O personagem em causa repete o nome, como se tivesse escutado uma heresia. O rosto não mente: a estupefação profunda; o naufrágio iminente; por vezes, a revolta silenciosa, dolorosa; mas, em todos os casos, uma velha insegurança, que vem das profundezas da alma.
Às vezes, quando estou em forma, subo a parada. A pessoa repete o nome. E eu, propositadamente, troco a profissão. Se é um cantor, digo que já o vi numa novela. Se é um ator, confundo com um cantor. É o golpe final na vaidade da criatura.
A minha perversidade não é um traço de caráter. De mau-caráter. É, quando muito, uma experiência sociológica: as pessoas podem ter todos os aplausos do mundo; podem ter legiões de assessores, adoradores e puros escravos; mas se não existe uma personalidade segura e forte por detrás da máscara, qualquer pequena pedra na engrenagem faz tremer e descarrilar a máquina. Eu sou essa pequena pedra.

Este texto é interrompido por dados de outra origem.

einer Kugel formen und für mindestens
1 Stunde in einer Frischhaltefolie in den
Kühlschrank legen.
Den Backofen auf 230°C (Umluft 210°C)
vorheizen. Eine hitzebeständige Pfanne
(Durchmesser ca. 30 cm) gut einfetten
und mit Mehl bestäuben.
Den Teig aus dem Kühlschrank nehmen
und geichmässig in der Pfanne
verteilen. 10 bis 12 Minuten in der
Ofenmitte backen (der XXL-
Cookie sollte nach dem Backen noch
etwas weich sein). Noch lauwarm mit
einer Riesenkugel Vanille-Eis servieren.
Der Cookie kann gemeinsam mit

A perversidade, dizia, é o único desporto que pratico. Mas nunca esperei encontrar um irmão gêmeo em Michael Foley. Encontrei.
"O Ocidente rico e pós-ideológico
vive mergulhado numa combinação mortal
de desejo permanente e insatisfação permanente.
Queremos sempre tudo.
Queremos sempre mais."
Michael Foley é um filósofo britânico e o seu "The Age of Absurdity" (Simon & Schuster, 260 págs.), que li às gargalhadas numa sala de aeroporto, é um prodígio. Não de filosofia, porque o livro não pretende ser um tratado filosófico. É apenas uma observação perspicaz das nossas loucuras contemporâneas.

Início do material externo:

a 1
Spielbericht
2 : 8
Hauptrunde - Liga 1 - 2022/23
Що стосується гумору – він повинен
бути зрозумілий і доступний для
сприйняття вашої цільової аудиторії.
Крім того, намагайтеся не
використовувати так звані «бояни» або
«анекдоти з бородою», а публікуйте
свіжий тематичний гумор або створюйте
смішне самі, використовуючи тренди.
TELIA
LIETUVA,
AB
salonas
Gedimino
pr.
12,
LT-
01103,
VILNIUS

E, a páginas tantas, Foley descreve a forma como as celebridades inglesas reagem sempre que ele finge ignorar quem elas são. De fato, a vaidade da natureza humana é igual em qualquer língua.

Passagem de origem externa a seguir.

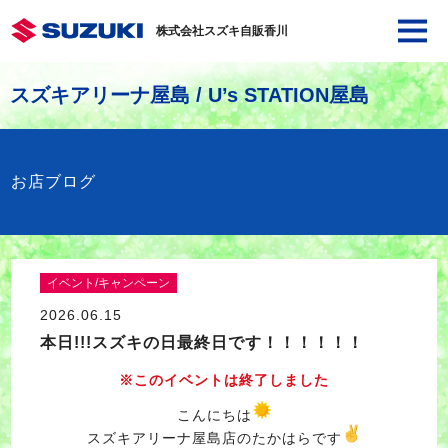
株式会社スズキ自販香川
スズキアリーナ屋島 / U’s STATION屋島
お店ブログ
イベント/キャンペーン
2026.06.15
本日!!!スズキの日最終日です！！！！！！
※このイベントは終了しました
こんにちは
スズキアリーナ屋島店のたかはらです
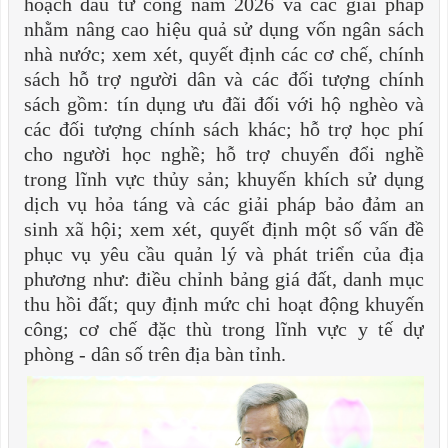
hoạch đầu tư công năm 2026 và các giải pháp
nhằm nâng cao hiệu quả sử dụng vốn ngân sách
nhà nước; xem xét, quyết định các cơ chế, chính
sách hỗ trợ người dân và các đối tượng chính
sách gồm: tín dụng ưu đãi đối với hộ nghèo và
các đối tượng chính sách khác; hỗ trợ học phí
cho người học nghề; hỗ trợ chuyển đổi nghề
trong lĩnh vực thủy sản; khuyến khích sử dụng
dịch vụ hỏa táng và các giải pháp bảo đảm an
sinh xã hội; xem xét, quyết định một số vấn đề
phục vụ yêu cầu quản lý và phát triển của địa
phương như: điều chỉnh bảng giá đất, danh mục
thu hồi đất; quy định mức chi hoạt động khuyến
công; cơ chế đặc thù trong lĩnh vực y tế dự
phòng - dân số trên địa bàn tỉnh.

Nem poderia ser de outra forma. O Ocidente rico e pós-ideológico vive mergulhado numa combinação mortal de desejo permanente e insatisfação permanente. Queremos sempre tudo. Queremos sempre mais. Pior: sentimos que merecemos tudo e temos direito a mais. Mais dinheiro. Mais amor. Mais sexo. Mais reconhecimento. Mais, mais, mais.
Mas, precisamente por querermos sempre tudo e sempre mais, nada do que temos resolve a nossa agônica impermanência.
Nada disso é novo: não existe religião ou filosofia clássica, a começar pela estoica, que não tenha relatado os dramas dessa "dança macabra": a dança do desejo e da sua perpétua insatisfação.
A originalidade de Foley está em aplicar essa verdade aos aspectos mais anódinos do nosso cotidiano, mostrando a "dança" em funcionamento. Nas escolas. Nos lugares de trabalho. E até nas relações pessoais, onde aplicamos o mesmo raciocínio que preside às nossas idas ao shopping do bairro. Se podemos comprar tudo, por que motivo a pessoa que vive ao nosso lado não nos pode fornecer tudo também?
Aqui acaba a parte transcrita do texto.